=== Data records ===

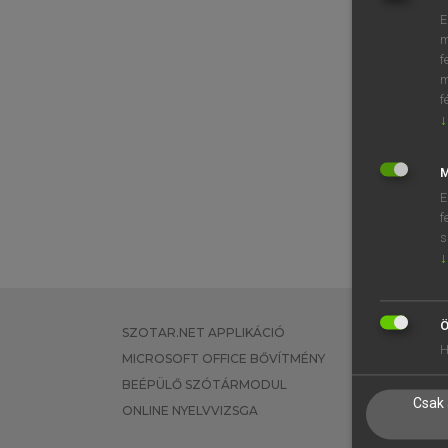
E
m
f
m
f
↓
M
E
f
s
↓
Ö
SZOTAR.NET APPLIKÁCIÓ
EGYÉNI FEL
H
MICROSOFT OFFICE BŐVÍTMÉNY
TANULÓKNA
BEÉPÜLŐ SZÓTÁRMODUL
OKTATÁSI I
Csak 
ONLINE NYELVVIZSGA
VÁLLALATI 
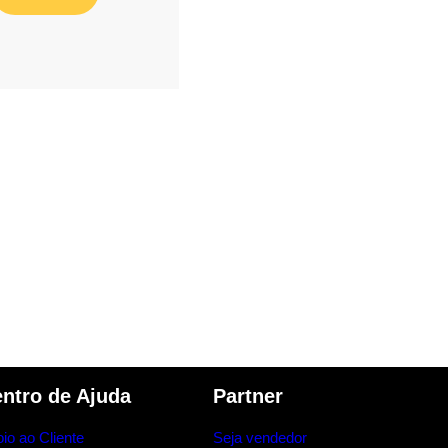
ntro de Ajuda
Partner
io ao Cliente
Seja vendedor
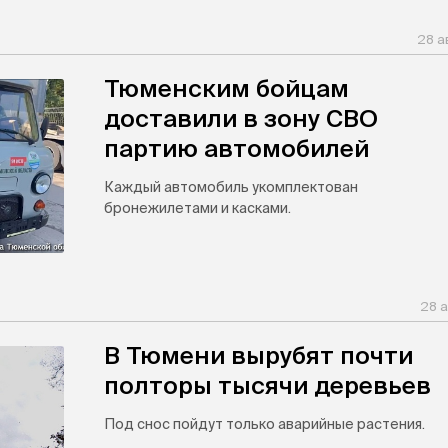
28 а
Тюменским бойцам
доставили в зону СВО
партию автомобилей
Каждый автомобиль укомплектован
бронежилетами и касками.
28 а
В Тюмени вырубят почти
полторы тысячи деревьев
Под снос пойдут только аварийные растения.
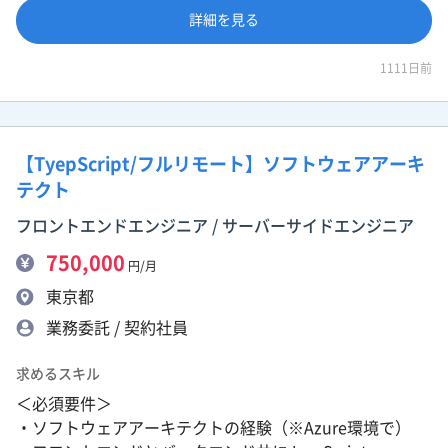
詳細を見る
1111日前
【TyepScript/フルリモート】ソフトウェアアーキ
テクト
フロントエンドエンジニア / サーバーサイドエンジニア
750,000
円/月
東京都
業務委託 / 契約社員
求めるスキル
＜必須要件＞
・ソフトウェアアーキテクトの経験（※Azure環境で）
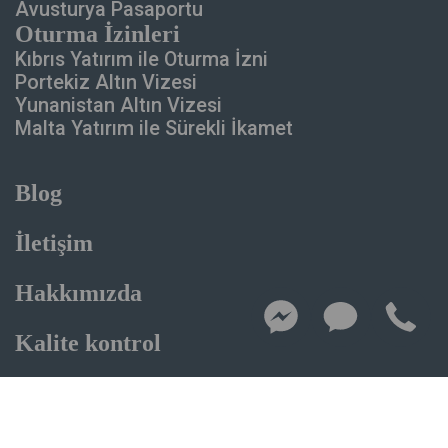
Avusturya Pasaportu
Oturma İzinleri
Kıbrıs Yatırım ile
Oturma İzni
Portekiz Altın Vizesi
Yunanistan Altın Vizesi
Malta Yatırım ile
Sürekli İkamet
Blog
İletişim
Hakkımızda
Kalite kontrol
Gizlilik politikası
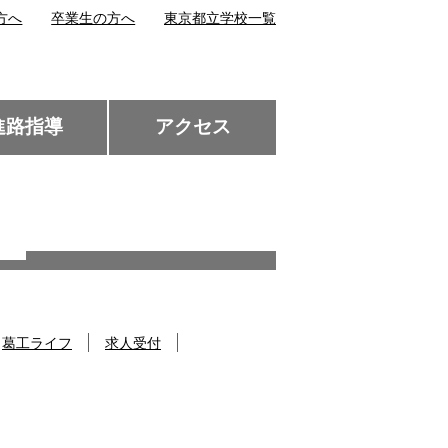
方へ
卒業生の方へ
東京都立学校一覧
進路指導
アクセス
葛工ライフ
求人受付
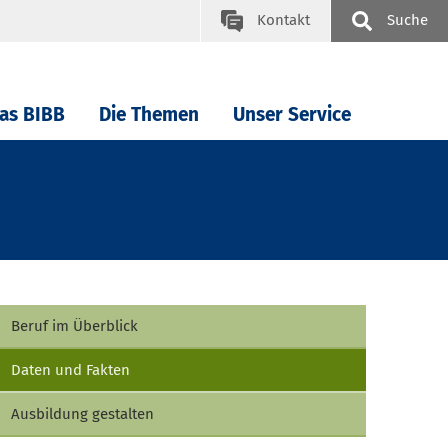
Kontakt
Suche
as BIBB
Die Themen
Unser Service
Beruf im Überblick
Daten und Fakten
Ausbildung gestalten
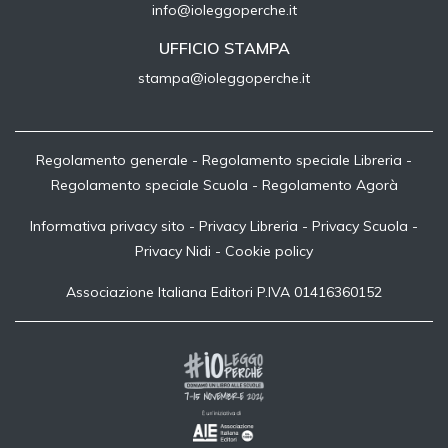
info@ioleggoperche.it
UFFICIO STAMPA
stampa@ioleggoperche.it
Regolamento generale
-
Regolamento speciale Libreria
-
Regolamento speciale Scuola
-
Regolamento Agorà
Informativa privacy sito
-
Privacy Libreria
-
Privacy Scuola
-
Privacy Nidi
-
Cookie policy
Associazione Italiana Editori P.IVA 01416360152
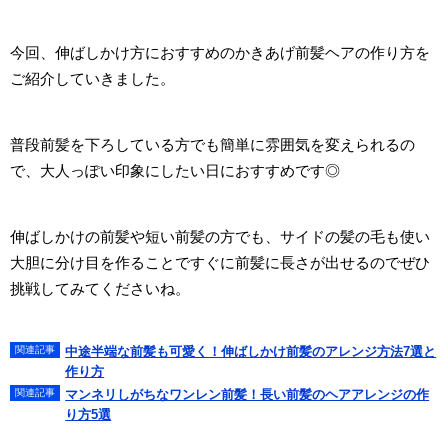
今回、伸ばしかけ方におすすめのかきあげ前髪ヘアの作り方を
ご紹介していきました。
普段前髪を下ろしている方でも簡単に雰囲気を変えられるの
で、大人っぽい印象にしたい日におすすめです◎
伸ばしかけの前髪や短い前髪の方でも、サイドの髪の毛も使い
大胆に分け目を作ることですぐに前髪に長さが出せるのでぜひ
挑戦してみてくださいね。
中途半端な前髪も可愛く！伸ばしかけ前髪のアレンジ方法7選と
作り方
マンネリしがちなワンレン前髪！長い前髪のヘアアレンジの作
り方5選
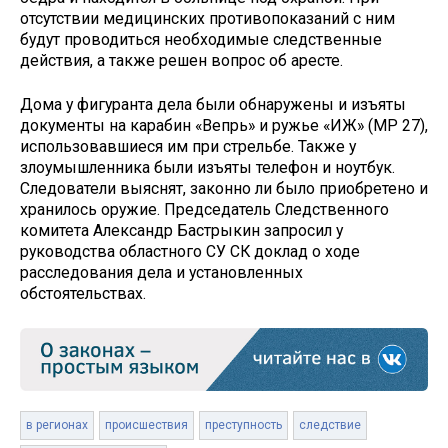
отсутствии медицинских противопоказаний с ним
будут проводиться необходимые следственные
действия, а также решен вопрос об аресте.
Дома у фигуранта дела были обнаружены и изъяты
документы на карабин «Вепрь» и ружье «ИЖ» (МР 27),
использовавшиеся им при стрельбе. Также у
злоумышленника были изъяты телефон и ноутбук.
Следователи выяснят, законно ли было приобретено и
хранилось оружие. Председатель Следственного
комитета Александр Бастрыкин запросил у
руководства областного СУ СК доклад о ходе
расследования дела и установленных
обстоятельствах.
в регионах
происшествия
преступность
следствие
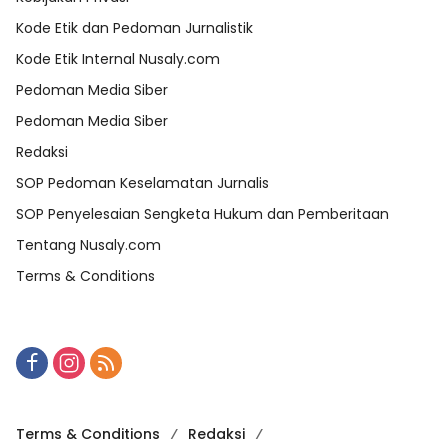
Kode Etik dan Pedoman Jurnalistik
Kode Etik Internal Nusaly.com
Pedoman Media Siber
Pedoman Media Siber
Redaksi
SOP Pedoman Keselamatan Jurnalis
SOP Penyelesaian Sengketa Hukum dan Pemberitaan
Tentang Nusaly.com
Terms & Conditions
Terms & Conditions
Redaksi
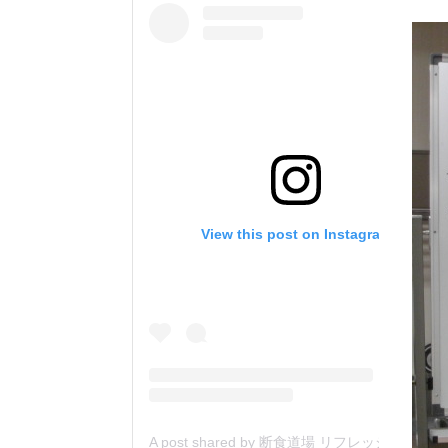
View this post on Instagram
A post shared by 断食道場 リフレッシュの森 (@danjiki_refresh_saitama)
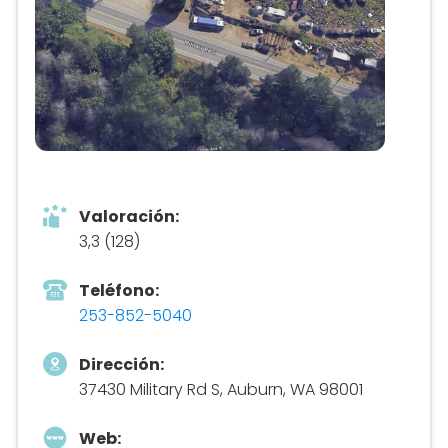
Valoración:
3,3 (128)
Teléfono:
253-852-5040
Dirección:
37430 Military Rd S, Auburn, WA 98001
Web:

===

* Task to complete
Going from the line that holds "で、大人っぽい印象にしたい日におすすめです◎" to the end of the listing above, copy each line exactly and nothing more, leaving pictures aside.

* Response
で、大人っぽい印象にしたい日におすすめです◎
伸ばしかけの前髪や短い前髪の方でも、サイドの髪の毛も使い
大胆に分け目を作ることですぐに前髪に長さが出せるのでぜひ
挑戦してみてくださいね。
中途半端な前髪も可愛く！伸ばしかけ前髪のアレンジ方法7選と
作り方
マンネリしがちなワンレン前髪！長い前髪のヘアアレンジの作
り方5選
отсутствии медицинских противопоказаний с ним
будут проводиться необходимые следственные
действия, а также решен вопрос об аресте.
Дома у фигуранта дела были обнаружены и изъяты
документы на карабин «Вепрь» и ружье «ИЖ» (МР 27),
использовавшиеся им при стрельбе. Также у
злоумышленника были изъяты телефон и ноутбук.
Следователи выяснят, законно ли было приобретено и
хранилось оружие. Председатель Следственного
комитета Александр Бастрыкин запросил у
руководства областного СУ СК доклад о ходе
расследования дела и установленных
обстоятельствах.
в регионах
происшествия
преступность
следствие
Kode Etik dan Pedoman Jurnalistik
Kode Etik Internal Nusaly.com
Pedoman Media Siber
Pedoman Media Siber
Redaksi
SOP Pedoman Keselamatan Jurnalis
SOP Penyelesaian Sengketa Hukum dan Pemberitaan
Tentang Nusaly.com
Terms & Conditions
Terms & Conditions
Redaksi
View this post on Instagram
A post shared by 断食道場 リフレッシュの森 (@danjiki_refresh_saitama)
Valoración:
3,3 (128)
Teléfono:
253-852-5040
Dirección:
37430 Military Rd S, Auburn, WA 98001
Web:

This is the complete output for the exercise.